Don’t you know that all of us who have been baptized into Christ Jesus were baptized into his death? We were therefore buried with him through baptism into death in order that, just as Christ was raised from the dead through the glory of the Father, we too may live a new life. – Romans 6:3-4
At the core of my being there lies truth, the reality of who I really am. In the silence, in fluid motion, in my breath, I discover an inward solidness that holds firm through all circumstances. Looking back over my life, the only constant is change. It is not only the world around me that shifts and evolves – over the course of time, I myself am rendered almost unrecognizable. I can hardly identify with the person I was fifteen years ago. My motivations, desires and worldview have all undergone a tremendous realignment.

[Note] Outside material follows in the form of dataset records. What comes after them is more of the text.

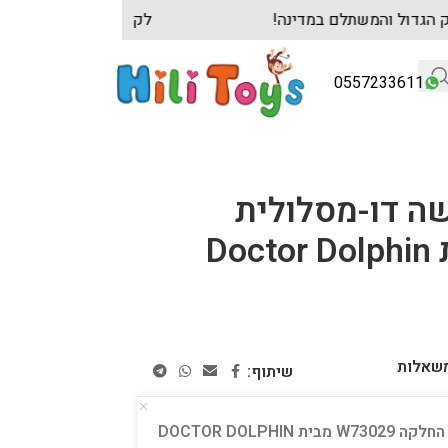
נות משחק הגדול והמשתלם במדינה!
לקוחות עסקיי
0557233611
ה דו-מסלולית
D
משאלות
שיתוף:
DOCTOR DOL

And yet, there is something essential that does not move. It is an inward observer who has always been present and knows my true identity. All of my changeable states, ideas, desires and personality orbit around this deepest part of me. This thread of continuity runs through all of me – body, mind and emotions. It is the good seed
that Christ has sown in my heart.
This seed is the source of all true growth and positive change in my life. It is the force that overcomes the self-centered, self-destructive patterns that I am prone to. It is the new name
that God has given me. If I allow this seed to take root within me, it gives me power to be transformed, little by little, until I am remade in the image of Jesus.

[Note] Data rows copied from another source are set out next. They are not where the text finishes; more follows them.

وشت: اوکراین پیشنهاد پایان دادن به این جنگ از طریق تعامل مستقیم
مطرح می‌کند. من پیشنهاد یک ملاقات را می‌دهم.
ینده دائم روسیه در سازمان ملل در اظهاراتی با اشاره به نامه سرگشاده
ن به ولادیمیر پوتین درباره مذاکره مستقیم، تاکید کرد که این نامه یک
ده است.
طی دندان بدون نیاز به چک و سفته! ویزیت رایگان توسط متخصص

The living presence of Christ within me offers a new way to change. Rather than being buffeted by the storms of the world, the seed of Christ within sinks its roots deep into the bedrock of God. As this new life grows within me, I find that I am changing in ways that keep me in sync with the Way, the Truth and the Life. My changing becomes increasingly a process of abiding in Jesus.

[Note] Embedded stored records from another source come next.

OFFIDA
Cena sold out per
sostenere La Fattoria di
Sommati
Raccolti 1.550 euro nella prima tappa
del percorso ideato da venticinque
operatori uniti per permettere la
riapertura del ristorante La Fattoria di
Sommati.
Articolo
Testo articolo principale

This involves dying. My old, rebellious ways of living must fall away, and the pruning is often painful. So many of my old assumptions and habits turn out to be inadequate for life in the Kingdom. I see how often I try to control my relationship with God and other people by creating my own set of rules, a law. Yet, the baptizing power of the seed tugs at me, inviting me to walk in relationship with Jesus. When I truly love him, there are no more rules – only living commandments
spoken moment by moment. On this hangs the law and the prophets
In this new year, I resolve to seek the seed within, to be open to transformation by the Holy Spirit. In a world that is always changing, I resolve to make the unshakable presence of Jesus my reference point. With his help, I will seek a way that goes beyond the law – the rules that I substitute for a living friendship with Jesus.